Sorry to be such a tease, I’ve just been really out of it today. To be honest, I’ve been blowing off my writing of the next part of “To Catch A Goat” because I’m not feeling it and I really don’t want it to suck. We’re heading into an explosive pre-climax climax-thing heading into the end. Plus, I’ve spent the last several hours sweating ’cause there’s something wrong with the air conditioning.

I have some problems with Magic: the Gathering, but it’s a mixed bag. I love to take things apart to see how they work, and it provides a never-ending supply of examples for How To Make Design Flaws Central To Gameplay. I’m probably a couple years out of date on the “color pie,” but the one that comes up when I Google it is the one I have problems with — the one that makes Black a Bad Guy despite Dark Not Being Evil.

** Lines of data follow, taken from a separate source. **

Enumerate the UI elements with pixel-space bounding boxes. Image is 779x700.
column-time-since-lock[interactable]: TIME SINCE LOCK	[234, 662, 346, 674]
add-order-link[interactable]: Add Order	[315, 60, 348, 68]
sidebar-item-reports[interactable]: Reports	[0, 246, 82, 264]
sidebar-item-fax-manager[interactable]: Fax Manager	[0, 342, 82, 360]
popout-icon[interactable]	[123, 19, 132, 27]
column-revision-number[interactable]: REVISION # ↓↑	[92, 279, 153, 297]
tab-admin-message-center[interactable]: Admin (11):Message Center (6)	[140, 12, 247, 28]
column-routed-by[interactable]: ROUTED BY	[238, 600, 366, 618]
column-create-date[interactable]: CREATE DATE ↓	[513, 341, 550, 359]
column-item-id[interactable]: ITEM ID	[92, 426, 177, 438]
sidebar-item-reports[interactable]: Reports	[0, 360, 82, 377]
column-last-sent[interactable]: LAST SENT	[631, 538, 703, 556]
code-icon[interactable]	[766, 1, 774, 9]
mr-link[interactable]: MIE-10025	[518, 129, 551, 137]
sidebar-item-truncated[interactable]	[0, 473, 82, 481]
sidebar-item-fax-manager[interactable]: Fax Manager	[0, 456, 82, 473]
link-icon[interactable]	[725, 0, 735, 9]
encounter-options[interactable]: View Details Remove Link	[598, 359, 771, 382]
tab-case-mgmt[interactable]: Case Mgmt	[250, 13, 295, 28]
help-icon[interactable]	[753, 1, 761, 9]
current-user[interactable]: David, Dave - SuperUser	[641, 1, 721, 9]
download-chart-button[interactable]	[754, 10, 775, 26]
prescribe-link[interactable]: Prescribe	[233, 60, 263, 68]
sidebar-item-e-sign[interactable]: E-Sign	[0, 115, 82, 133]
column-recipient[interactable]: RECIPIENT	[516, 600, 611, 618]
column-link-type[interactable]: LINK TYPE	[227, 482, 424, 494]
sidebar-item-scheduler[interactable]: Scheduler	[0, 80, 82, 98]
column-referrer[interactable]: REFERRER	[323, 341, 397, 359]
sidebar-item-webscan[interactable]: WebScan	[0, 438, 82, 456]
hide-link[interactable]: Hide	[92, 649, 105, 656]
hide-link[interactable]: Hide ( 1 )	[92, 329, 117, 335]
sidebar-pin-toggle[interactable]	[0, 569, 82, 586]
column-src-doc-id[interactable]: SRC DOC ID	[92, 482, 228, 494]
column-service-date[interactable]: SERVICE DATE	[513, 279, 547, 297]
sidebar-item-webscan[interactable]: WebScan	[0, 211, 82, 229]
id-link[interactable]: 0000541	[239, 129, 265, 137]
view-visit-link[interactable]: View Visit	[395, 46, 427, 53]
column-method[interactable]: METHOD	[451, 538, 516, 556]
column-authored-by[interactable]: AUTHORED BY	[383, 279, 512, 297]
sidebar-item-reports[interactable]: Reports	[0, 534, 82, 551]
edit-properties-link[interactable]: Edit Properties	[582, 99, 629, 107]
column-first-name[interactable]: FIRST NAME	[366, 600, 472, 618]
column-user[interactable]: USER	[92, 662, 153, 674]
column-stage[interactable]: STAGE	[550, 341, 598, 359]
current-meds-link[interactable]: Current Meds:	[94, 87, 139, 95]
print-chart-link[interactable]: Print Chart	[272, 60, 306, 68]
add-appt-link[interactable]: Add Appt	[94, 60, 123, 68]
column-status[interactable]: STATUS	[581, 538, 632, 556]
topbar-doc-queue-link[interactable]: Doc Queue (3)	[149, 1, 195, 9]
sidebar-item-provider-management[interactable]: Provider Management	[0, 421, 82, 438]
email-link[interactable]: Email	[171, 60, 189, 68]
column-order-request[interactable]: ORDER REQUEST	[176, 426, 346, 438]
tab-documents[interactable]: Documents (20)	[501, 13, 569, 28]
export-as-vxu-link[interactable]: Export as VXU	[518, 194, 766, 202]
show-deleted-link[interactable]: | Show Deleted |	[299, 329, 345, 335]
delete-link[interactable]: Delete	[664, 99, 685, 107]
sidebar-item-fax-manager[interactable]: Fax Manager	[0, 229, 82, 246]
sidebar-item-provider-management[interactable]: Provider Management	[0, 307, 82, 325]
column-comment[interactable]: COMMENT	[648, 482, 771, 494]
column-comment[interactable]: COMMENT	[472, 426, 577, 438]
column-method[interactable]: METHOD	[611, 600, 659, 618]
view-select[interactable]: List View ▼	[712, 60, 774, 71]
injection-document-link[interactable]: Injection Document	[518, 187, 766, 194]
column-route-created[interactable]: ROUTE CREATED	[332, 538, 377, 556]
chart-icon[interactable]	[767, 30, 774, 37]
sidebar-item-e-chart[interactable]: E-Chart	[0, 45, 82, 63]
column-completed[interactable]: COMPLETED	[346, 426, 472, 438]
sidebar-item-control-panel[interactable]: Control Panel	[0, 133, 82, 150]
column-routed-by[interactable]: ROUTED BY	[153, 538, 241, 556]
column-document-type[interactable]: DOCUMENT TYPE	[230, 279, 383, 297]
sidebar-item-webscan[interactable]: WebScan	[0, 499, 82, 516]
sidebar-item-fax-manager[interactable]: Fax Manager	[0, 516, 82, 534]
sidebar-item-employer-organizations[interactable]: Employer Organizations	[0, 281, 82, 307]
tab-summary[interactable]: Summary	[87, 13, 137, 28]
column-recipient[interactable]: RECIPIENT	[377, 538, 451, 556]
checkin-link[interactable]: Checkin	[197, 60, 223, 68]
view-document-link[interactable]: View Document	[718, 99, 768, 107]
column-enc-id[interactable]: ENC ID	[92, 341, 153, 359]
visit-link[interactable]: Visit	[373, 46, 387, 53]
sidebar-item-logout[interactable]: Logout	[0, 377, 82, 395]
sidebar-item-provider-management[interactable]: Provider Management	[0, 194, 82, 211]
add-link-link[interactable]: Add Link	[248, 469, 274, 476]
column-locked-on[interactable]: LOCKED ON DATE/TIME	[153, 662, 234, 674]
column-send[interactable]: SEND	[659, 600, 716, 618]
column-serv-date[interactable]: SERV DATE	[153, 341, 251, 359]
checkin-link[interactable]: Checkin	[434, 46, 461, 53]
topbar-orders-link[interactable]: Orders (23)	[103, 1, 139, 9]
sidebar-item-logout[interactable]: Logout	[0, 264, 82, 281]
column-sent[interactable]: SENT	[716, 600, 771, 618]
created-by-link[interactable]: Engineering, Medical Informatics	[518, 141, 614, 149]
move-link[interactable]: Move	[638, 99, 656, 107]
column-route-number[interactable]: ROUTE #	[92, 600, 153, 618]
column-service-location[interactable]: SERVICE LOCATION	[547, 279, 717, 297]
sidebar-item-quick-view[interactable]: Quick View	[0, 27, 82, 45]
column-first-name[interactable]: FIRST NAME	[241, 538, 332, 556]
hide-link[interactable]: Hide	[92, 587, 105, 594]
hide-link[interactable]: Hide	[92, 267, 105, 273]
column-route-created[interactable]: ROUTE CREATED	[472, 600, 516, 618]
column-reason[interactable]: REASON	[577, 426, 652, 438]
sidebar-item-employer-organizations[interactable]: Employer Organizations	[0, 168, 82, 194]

Here’s a link to the color pie I find when I look for it, so you can see what I’m referencing. If you scroll down, you see Black’s “traits” listed as selfish, amoral, paranoid, and parasitic. While those may all be true of the color and its playstyle, those aren’t its viewpoints. Black doesn’t think of itself as selfish and amoral, and its philosophy should be described in positive terms.

Blue is described with the word “inaction,” which is central to why it’s generally considered boring to play until you realize just how much it breaks the game. Blue sits around and waits to exploit the other colors, at which point it dominates (see the “Power Nine” … Black Lotus, five Moxes, and three Blue cards). Who wants to play a color like White when it boasts “Uncreative” as one of its core traits?

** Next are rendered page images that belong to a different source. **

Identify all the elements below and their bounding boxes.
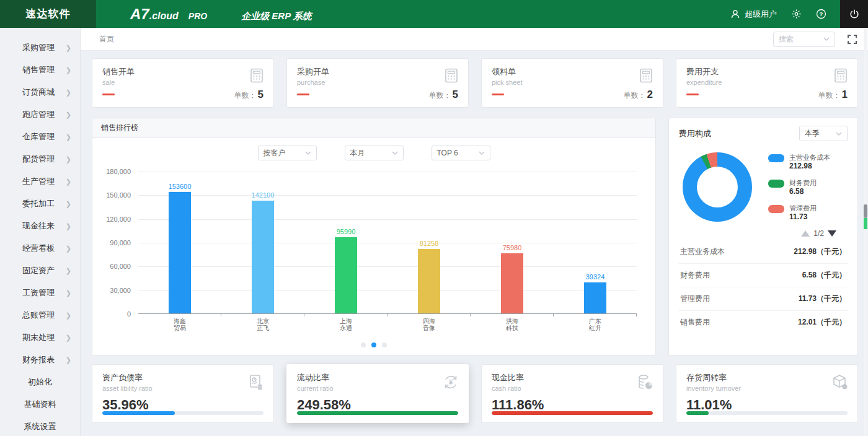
sidebar-item-17[interactable]: 系统设置 [0, 416, 80, 436]
chevron-right-icon: ❯ [66, 66, 71, 74]
legend-page-down-icon[interactable] [828, 230, 836, 237]
sidebar-item-0[interactable]: 采购管理❯ [0, 37, 80, 59]
legend-item-2[interactable]: 管理费用11.73 [768, 204, 830, 221]
stat-card-title: 领料单 [492, 66, 653, 77]
report-icon [247, 373, 265, 393]
carousel-dot-1[interactable] [371, 342, 376, 347]
bar-2[interactable]: 95990 [335, 237, 357, 313]
sidebar-item-16[interactable]: 基础资料 [0, 393, 80, 416]
bar-slot: 39324 [554, 172, 637, 313]
sidebar-item-label: 初始化 [28, 377, 52, 388]
stat-card-0[interactable]: 销售开单sale单数：5 [92, 58, 274, 108]
settings-gear-icon[interactable] [790, 9, 802, 20]
help-icon[interactable]: ? [815, 9, 826, 20]
carousel-dot-2[interactable] [382, 342, 387, 347]
sidebar-item-13[interactable]: 期末处理❯ [0, 326, 80, 349]
sidebar-item-7[interactable]: 委托加工❯ [0, 193, 80, 215]
calculator-icon [249, 68, 265, 86]
sidebar-item-label: 工资管理 [22, 287, 55, 299]
sidebar-item-2[interactable]: 订货商城❯ [0, 81, 80, 103]
kpi-progress-track [686, 411, 848, 415]
chart-filter-select-1[interactable]: 本月 [345, 146, 404, 160]
bar-5[interactable]: 39324 [584, 282, 606, 313]
sidebar-item-14[interactable]: 财务报表❯ [0, 349, 80, 371]
expense-row-2: 管理费用11.73（千元） [679, 287, 848, 311]
period-value: 本季 [805, 128, 820, 139]
sidebar-item-label: 系统设置 [24, 421, 56, 432]
logout-power-button[interactable] [840, 0, 868, 28]
period-select[interactable]: 本季 [799, 126, 848, 141]
bar-1[interactable]: 142100 [252, 201, 274, 313]
stat-card-2[interactable]: 领料单pick sheet单数：2 [481, 58, 663, 108]
search-placeholder: 搜索 [779, 34, 794, 45]
sidebar-item-11[interactable]: 工资管理❯ [0, 282, 80, 304]
kpi-progress-fill [686, 411, 709, 415]
scrollbar [864, 28, 867, 436]
stat-card-3[interactable]: 费用开支expenditure单数：1 [676, 58, 858, 108]
fullscreen-icon[interactable] [848, 35, 857, 44]
bar-0[interactable]: 153600 [169, 192, 191, 313]
expense-row-label: 销售费用 [680, 317, 710, 328]
bar-slot: 153600 [138, 172, 221, 313]
chart-filter-select-2[interactable]: TOP 6 [432, 146, 490, 160]
chevron-right-icon: ❯ [66, 289, 71, 297]
carousel-dots [92, 342, 655, 347]
chevron-right-icon: ❯ [66, 222, 71, 230]
kpi-card-0[interactable]: 资产负债率asset libility ratio35.96% [92, 364, 274, 423]
panel-title: 费用构成 [679, 128, 711, 139]
sidebar-item-label: 期末处理 [22, 332, 55, 343]
user-icon [730, 9, 741, 20]
sidebar-item-8[interactable]: 现金往来❯ [0, 215, 80, 237]
sidebar-item-1[interactable]: 销售管理❯ [0, 59, 80, 81]
kpi-card-1[interactable]: 流动比率current ratio249.58%¥ [286, 364, 469, 423]
breadcrumb-home[interactable]: 首页 [99, 34, 114, 45]
bar-4[interactable]: 75980 [501, 253, 523, 313]
sidebar-item-12[interactable]: 总账管理❯ [0, 304, 80, 326]
filter-value: TOP 6 [437, 149, 458, 157]
legend-item-0[interactable]: 主营业务成本212.98 [768, 154, 830, 170]
user-name: 超级用户 [745, 9, 777, 20]
search-input[interactable]: 搜索 [773, 32, 835, 47]
donut-legend: 主营业务成本212.98财务费用6.58管理费用11.73 [768, 154, 830, 221]
sidebar-item-10[interactable]: 固定资产❯ [0, 259, 80, 282]
kpi-cards-row: 资产负债率asset libility ratio35.96%流动比率curre… [92, 364, 858, 423]
kpi-progress-fill [297, 411, 458, 415]
kpi-title: 现金比率 [492, 372, 653, 383]
stat-card-subtitle: sale [102, 79, 264, 86]
sidebar-item-6[interactable]: 生产管理❯ [0, 170, 80, 193]
sidebar-item-3[interactable]: 跑店管理❯ [0, 103, 80, 126]
sidebar-item-5[interactable]: 配货管理❯ [0, 148, 80, 170]
expense-rows: 主营业务成本212.98（千元）财务费用6.58（千元）管理费用11.73（千元… [679, 240, 848, 334]
legend-item-1[interactable]: 财务费用6.58 [768, 179, 830, 196]
legend-swatch [768, 205, 784, 213]
stat-card-1[interactable]: 采购开单purchase单数：5 [286, 58, 469, 108]
sales-bar-chart: 180,000150,000120,00090,00060,00030,0000… [104, 172, 637, 334]
sidebar-item-label: 基础资料 [24, 399, 56, 410]
chevron-right-icon: ❯ [66, 89, 71, 97]
y-tick-label: 60,000 [110, 263, 131, 270]
chevron-down-icon [305, 151, 311, 155]
kpi-title: 资产负债率 [102, 372, 264, 383]
sidebar-item-label: 订货商城 [22, 87, 55, 98]
user-menu[interactable]: 超级用户 [730, 9, 777, 20]
scrollbar-accent [864, 218, 867, 229]
sidebar-item-9[interactable]: 经营看板❯ [0, 237, 80, 259]
legend-swatch [768, 180, 784, 188]
chevron-down-icon [823, 37, 830, 41]
chevron-right-icon: ❯ [66, 245, 71, 253]
sidebar-item-4[interactable]: 仓库管理❯ [0, 126, 80, 148]
chart-filter-select-0[interactable]: 按客户 [258, 146, 317, 160]
topbar: 首页 搜索 [81, 28, 868, 51]
brand-logo: 速达软件 [0, 0, 96, 28]
legend-page-up-icon[interactable] [801, 230, 810, 237]
sidebar-item-15[interactable]: 初始化 [0, 371, 80, 393]
chevron-right-icon: ❯ [66, 334, 71, 342]
chevron-right-icon: ❯ [66, 155, 71, 164]
kpi-card-2[interactable]: 现金比率cash ratio111.86% [481, 364, 663, 423]
legend-label: 财务费用6.58 [789, 179, 817, 196]
carousel-dot-0[interactable] [361, 342, 366, 347]
kpi-card-3[interactable]: 存货周转率inventory turnover11.01% [676, 364, 858, 423]
scrollbar-thumb[interactable] [864, 204, 867, 218]
filter-value: 本月 [350, 148, 365, 159]
bar-3[interactable]: 81258 [418, 249, 440, 313]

The presentation of each color’s philosophy is uneven in this representation of the “color pie” and it comes across as naive (see: Green). Each color thinks of itself as the “good guys” and should be represented as such at all times when compared to the others. It’s even worse when their philosophy comes across in gameplay, where White is “grey” at worst, and Black is still the bad guy, even when it isn’t.

Part of what drove me to establish and understand each of the different philosophical outlooks for the Seven States cosmology was deliberately to avoid the hypocrisy in Magic’s design. While there may be a superficial resemblance to Magic’s color wheel, I’m going out of my way to determine the philosophy for each magic source to make sure it remains consistent at each stage of development.